(Problem description)
When the listing below reaches the line that has "Оставить заявку", start reproducing exactly; stop after the line that has "anschauen sollte und", and drop the pictures.

(Given information)
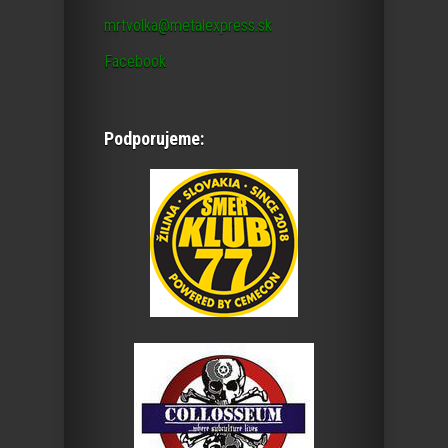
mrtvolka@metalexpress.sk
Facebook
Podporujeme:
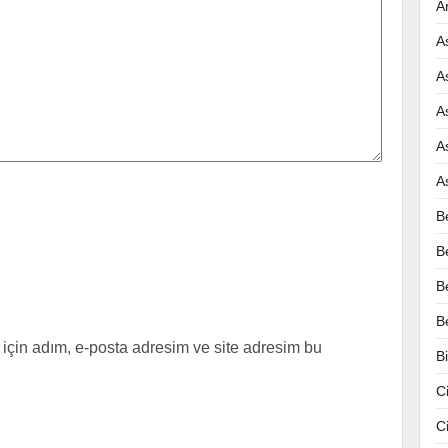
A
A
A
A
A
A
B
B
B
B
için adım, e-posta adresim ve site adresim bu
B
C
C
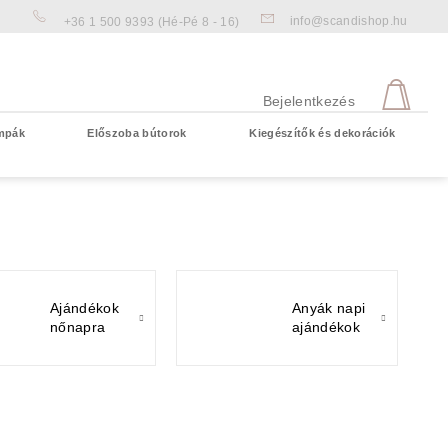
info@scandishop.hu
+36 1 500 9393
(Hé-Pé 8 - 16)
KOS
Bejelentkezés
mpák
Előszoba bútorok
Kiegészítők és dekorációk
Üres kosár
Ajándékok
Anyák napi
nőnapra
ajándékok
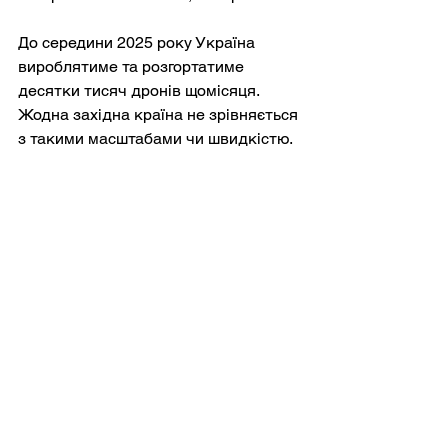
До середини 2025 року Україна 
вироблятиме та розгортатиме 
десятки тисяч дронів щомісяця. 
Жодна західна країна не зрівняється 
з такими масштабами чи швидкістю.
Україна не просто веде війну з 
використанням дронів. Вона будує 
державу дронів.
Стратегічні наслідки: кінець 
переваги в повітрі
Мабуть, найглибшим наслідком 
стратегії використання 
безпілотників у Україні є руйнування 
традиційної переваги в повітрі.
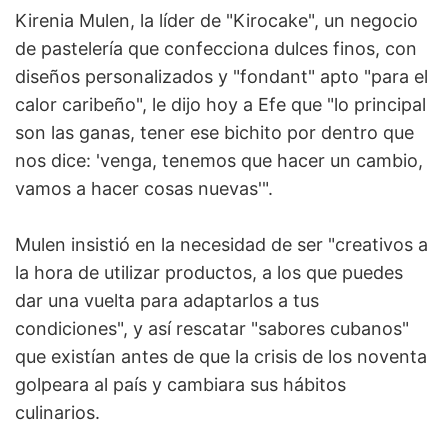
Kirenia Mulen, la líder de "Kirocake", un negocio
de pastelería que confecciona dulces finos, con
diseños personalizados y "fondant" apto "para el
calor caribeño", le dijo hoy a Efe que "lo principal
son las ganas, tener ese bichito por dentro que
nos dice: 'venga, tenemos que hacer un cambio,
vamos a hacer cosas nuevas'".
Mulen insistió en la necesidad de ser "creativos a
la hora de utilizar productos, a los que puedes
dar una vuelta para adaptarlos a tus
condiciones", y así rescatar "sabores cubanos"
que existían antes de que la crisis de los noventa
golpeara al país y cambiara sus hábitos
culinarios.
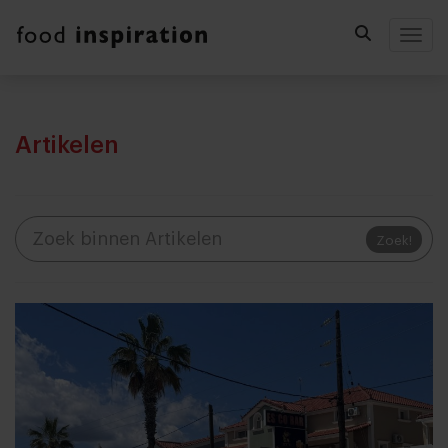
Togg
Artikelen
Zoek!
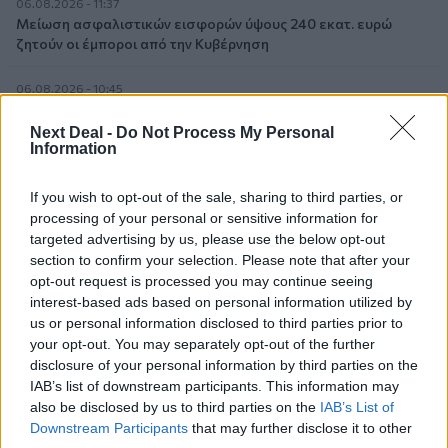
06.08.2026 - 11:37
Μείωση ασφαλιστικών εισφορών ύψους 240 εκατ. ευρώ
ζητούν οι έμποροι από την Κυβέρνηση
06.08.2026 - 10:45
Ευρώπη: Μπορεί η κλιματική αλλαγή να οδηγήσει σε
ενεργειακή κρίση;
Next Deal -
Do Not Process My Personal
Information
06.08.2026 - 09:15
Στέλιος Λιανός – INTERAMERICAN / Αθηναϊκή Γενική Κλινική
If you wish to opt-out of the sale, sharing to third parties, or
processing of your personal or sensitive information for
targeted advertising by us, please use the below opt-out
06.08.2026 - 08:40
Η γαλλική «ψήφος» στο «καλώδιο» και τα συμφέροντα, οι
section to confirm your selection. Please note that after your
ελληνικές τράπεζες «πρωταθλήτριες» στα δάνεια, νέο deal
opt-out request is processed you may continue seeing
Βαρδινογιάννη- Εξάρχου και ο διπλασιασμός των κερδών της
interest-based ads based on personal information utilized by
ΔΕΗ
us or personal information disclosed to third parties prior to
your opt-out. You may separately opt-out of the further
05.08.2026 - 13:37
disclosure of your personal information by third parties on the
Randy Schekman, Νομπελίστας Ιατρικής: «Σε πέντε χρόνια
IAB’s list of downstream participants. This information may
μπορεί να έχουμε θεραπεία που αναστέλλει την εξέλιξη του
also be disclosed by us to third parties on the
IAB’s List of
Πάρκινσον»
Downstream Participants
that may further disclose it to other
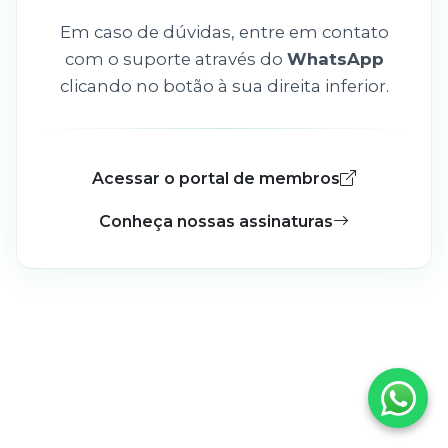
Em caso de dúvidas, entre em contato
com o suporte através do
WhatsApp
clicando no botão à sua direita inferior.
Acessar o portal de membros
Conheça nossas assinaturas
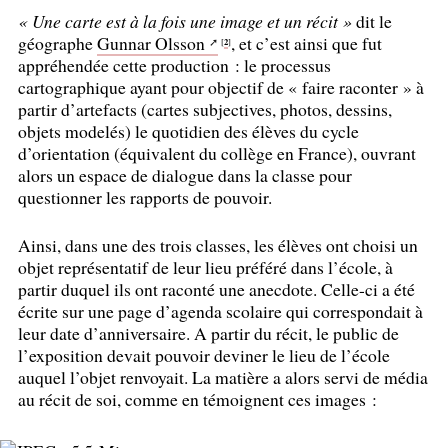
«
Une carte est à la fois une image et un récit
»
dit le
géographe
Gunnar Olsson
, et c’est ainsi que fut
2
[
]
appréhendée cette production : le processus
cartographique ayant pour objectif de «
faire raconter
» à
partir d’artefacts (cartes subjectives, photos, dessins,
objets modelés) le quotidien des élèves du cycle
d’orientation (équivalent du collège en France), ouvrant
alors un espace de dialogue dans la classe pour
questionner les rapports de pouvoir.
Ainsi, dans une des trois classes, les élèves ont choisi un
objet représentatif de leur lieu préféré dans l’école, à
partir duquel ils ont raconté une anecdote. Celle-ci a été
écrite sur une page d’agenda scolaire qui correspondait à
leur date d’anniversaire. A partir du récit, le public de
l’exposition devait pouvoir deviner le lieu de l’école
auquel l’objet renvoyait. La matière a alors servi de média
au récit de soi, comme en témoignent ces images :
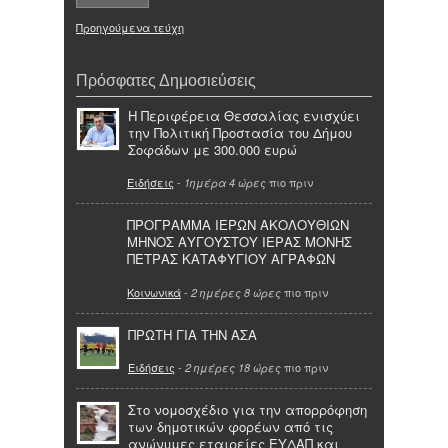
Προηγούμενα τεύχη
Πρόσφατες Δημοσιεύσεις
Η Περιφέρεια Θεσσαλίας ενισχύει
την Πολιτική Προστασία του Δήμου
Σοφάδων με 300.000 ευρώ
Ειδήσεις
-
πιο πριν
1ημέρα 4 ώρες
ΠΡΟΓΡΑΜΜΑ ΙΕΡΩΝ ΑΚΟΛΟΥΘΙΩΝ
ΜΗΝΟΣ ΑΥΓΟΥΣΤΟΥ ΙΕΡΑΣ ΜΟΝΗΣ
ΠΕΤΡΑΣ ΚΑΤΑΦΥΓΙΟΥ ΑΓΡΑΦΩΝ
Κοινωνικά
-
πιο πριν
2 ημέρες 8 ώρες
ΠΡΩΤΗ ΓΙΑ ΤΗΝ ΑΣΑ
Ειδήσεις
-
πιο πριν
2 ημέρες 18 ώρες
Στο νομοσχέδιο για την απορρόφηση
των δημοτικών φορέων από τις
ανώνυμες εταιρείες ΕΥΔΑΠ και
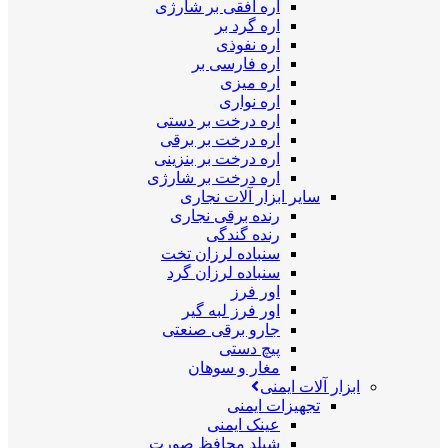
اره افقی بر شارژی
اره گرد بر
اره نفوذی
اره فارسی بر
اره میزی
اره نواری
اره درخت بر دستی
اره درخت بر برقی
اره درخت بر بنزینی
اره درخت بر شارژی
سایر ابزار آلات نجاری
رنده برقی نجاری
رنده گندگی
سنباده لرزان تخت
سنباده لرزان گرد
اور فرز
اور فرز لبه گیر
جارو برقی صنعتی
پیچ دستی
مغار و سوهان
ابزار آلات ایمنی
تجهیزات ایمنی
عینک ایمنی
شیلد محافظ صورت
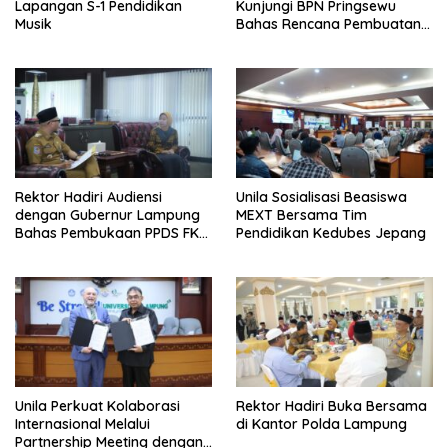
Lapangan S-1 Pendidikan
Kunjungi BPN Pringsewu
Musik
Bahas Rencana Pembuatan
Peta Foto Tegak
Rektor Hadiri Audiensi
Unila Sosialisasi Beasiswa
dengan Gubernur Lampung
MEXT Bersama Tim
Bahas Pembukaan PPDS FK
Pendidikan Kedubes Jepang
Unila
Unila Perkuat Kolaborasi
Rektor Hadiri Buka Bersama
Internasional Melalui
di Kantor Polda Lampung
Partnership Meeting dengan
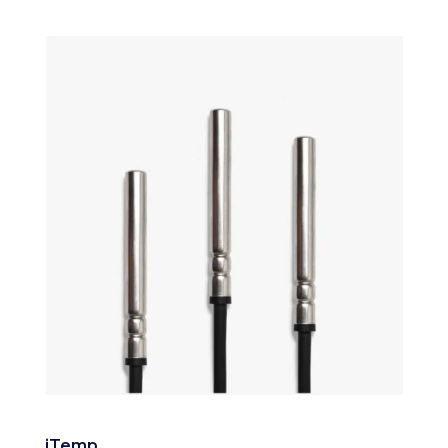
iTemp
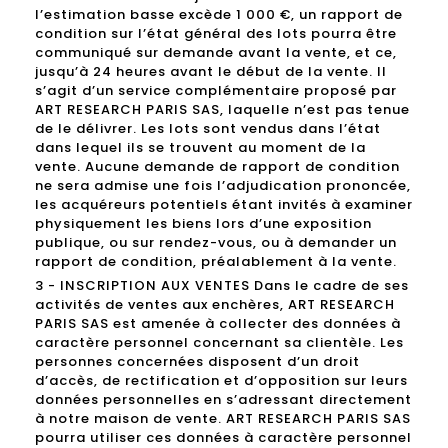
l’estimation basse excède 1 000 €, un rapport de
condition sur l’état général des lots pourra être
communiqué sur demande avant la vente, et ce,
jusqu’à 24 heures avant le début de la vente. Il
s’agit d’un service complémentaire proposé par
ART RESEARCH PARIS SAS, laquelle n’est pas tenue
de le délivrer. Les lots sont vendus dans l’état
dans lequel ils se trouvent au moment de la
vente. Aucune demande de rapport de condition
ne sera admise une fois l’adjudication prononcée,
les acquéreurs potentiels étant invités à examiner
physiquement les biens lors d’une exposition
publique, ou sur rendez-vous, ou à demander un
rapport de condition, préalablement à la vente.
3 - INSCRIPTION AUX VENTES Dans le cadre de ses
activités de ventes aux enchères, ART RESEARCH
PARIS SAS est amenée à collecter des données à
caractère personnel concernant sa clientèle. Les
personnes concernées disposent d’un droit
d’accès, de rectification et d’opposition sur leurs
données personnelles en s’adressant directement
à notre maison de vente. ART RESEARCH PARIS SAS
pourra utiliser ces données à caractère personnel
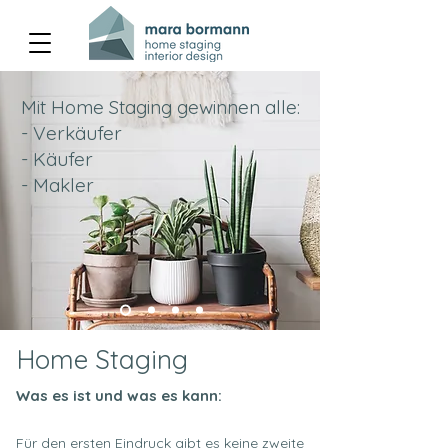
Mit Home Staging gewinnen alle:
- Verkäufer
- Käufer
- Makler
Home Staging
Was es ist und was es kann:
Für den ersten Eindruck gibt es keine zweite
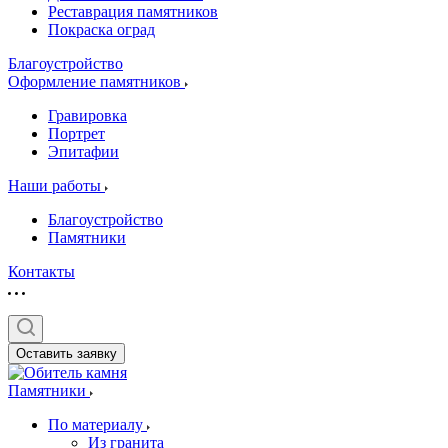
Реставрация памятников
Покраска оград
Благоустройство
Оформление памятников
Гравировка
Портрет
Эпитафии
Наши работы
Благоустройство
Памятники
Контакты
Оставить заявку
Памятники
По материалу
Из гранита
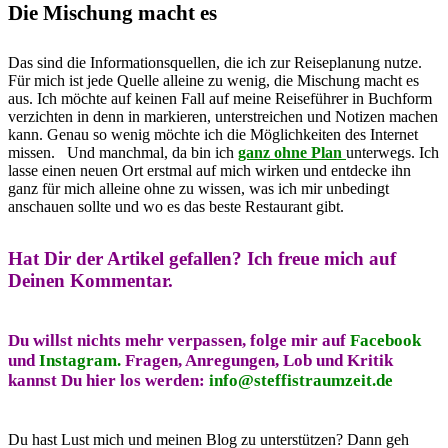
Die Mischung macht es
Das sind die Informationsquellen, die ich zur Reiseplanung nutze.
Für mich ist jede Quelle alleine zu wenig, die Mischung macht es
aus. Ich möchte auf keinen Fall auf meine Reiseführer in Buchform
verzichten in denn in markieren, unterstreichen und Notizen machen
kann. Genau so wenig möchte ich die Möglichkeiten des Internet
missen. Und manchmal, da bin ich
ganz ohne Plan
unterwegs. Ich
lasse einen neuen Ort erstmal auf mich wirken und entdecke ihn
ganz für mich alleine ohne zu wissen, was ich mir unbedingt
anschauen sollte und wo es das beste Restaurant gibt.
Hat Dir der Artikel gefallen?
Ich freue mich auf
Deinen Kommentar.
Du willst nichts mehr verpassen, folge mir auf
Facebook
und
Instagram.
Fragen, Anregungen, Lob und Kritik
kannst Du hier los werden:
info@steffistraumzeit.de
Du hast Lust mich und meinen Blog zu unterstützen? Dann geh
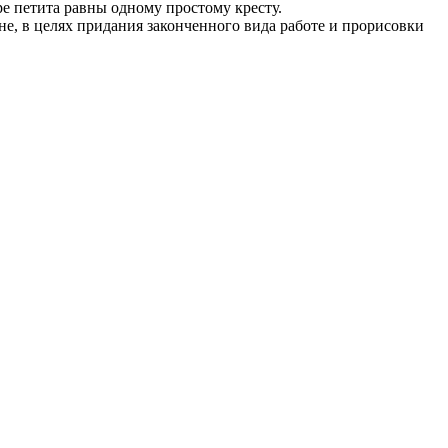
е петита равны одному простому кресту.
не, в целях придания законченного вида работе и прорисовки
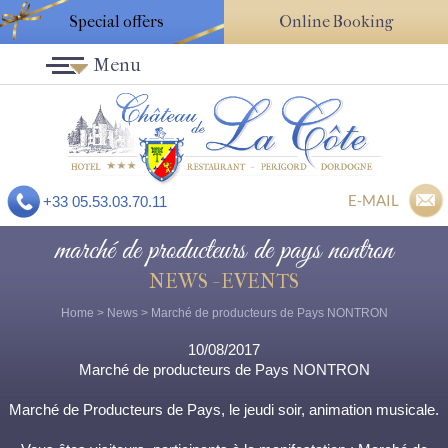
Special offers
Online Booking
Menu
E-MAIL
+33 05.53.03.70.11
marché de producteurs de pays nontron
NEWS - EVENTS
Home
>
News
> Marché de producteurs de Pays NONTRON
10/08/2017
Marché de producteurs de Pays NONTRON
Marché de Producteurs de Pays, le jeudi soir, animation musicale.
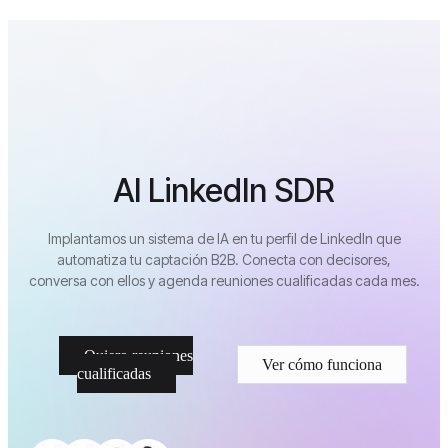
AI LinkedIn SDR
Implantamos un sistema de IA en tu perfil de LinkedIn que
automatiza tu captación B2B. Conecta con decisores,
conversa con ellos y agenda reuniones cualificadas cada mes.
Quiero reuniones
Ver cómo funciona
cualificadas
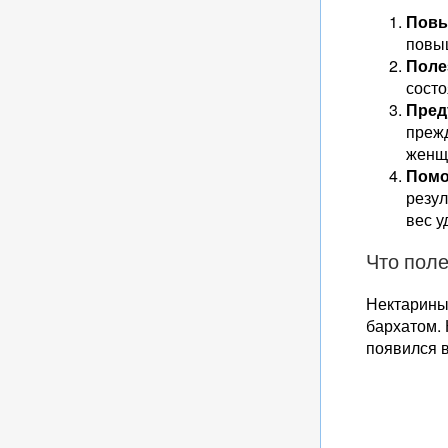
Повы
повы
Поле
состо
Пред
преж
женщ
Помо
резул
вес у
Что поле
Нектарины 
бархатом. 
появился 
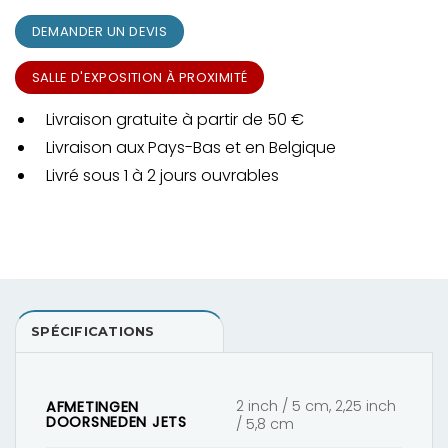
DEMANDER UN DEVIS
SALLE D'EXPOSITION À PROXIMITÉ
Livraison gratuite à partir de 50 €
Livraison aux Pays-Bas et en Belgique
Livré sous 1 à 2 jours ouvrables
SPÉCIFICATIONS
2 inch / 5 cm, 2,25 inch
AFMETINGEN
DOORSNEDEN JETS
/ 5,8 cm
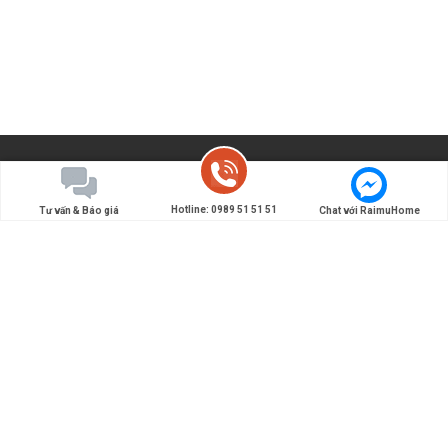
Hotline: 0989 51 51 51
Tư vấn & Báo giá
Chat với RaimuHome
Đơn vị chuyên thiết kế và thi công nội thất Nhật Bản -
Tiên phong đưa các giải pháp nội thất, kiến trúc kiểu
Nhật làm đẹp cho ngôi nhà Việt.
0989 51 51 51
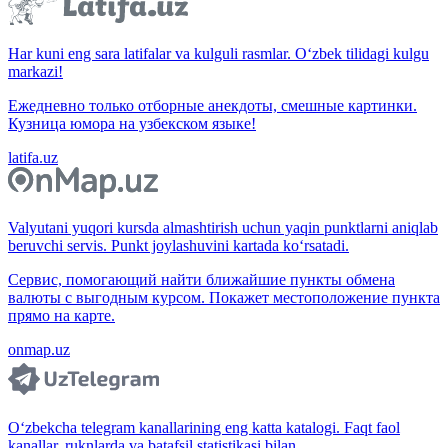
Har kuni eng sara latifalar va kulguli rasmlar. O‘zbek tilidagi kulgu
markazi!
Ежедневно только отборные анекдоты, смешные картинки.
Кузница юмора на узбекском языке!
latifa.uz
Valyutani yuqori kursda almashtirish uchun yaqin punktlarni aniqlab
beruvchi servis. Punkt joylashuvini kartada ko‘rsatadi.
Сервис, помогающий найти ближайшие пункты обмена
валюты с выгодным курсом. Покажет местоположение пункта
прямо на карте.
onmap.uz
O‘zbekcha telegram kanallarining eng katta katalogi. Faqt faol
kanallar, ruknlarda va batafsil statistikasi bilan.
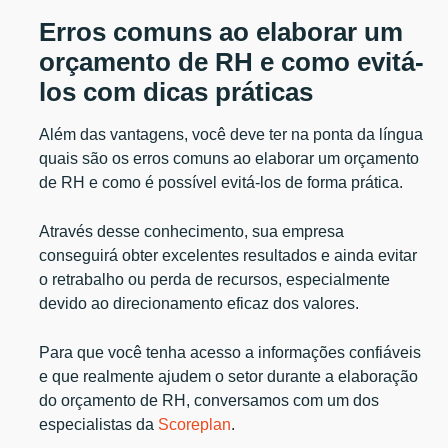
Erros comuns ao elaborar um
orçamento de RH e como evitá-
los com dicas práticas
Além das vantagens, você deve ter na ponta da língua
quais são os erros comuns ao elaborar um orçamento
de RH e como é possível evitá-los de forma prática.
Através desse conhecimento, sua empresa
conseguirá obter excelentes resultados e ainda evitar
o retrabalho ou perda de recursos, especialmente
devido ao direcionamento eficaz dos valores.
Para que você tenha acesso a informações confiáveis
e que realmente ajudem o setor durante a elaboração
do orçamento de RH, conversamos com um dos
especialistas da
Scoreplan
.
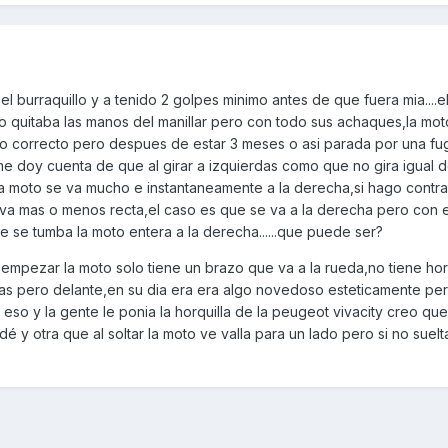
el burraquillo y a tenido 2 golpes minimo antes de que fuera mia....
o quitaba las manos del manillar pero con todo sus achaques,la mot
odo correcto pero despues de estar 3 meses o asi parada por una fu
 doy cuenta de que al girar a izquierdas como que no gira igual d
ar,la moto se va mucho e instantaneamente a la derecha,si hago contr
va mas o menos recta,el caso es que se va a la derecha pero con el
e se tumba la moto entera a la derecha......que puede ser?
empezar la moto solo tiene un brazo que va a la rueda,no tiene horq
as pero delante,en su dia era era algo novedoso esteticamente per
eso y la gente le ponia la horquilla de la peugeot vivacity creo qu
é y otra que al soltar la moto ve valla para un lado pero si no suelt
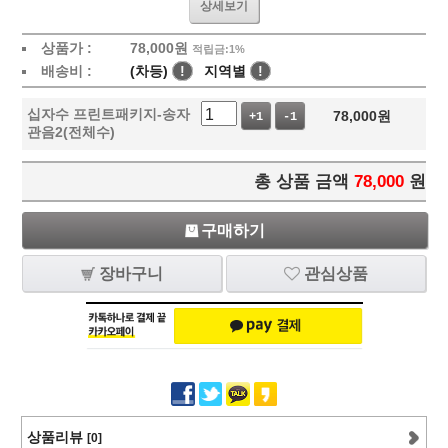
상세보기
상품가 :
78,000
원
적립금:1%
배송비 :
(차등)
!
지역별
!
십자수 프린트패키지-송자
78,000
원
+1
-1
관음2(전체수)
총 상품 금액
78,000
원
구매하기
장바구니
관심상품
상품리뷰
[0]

(Problem solution)
Оставить заявку
Памятники
По материалу
Из гранита
Die Mischung macht es
Das sind die Informationsquellen, die ich zur Reiseplanung nutze.
Für mich ist jede Quelle alleine zu wenig, die Mischung macht es
aus. Ich möchte auf keinen Fall auf meine Reiseführer in Buchform
verzichten in denn in markieren, unterstreichen und Notizen machen
kann. Genau so wenig möchte ich die Möglichkeiten des Internet
missen. Und manchmal, da bin ich
ganz ohne Plan
unterwegs. Ich
lasse einen neuen Ort erstmal auf mich wirken und entdecke ihn
ganz für mich alleine ohne zu wissen, was ich mir unbedingt
anschauen sollte und wo es das beste Restaurant gibt.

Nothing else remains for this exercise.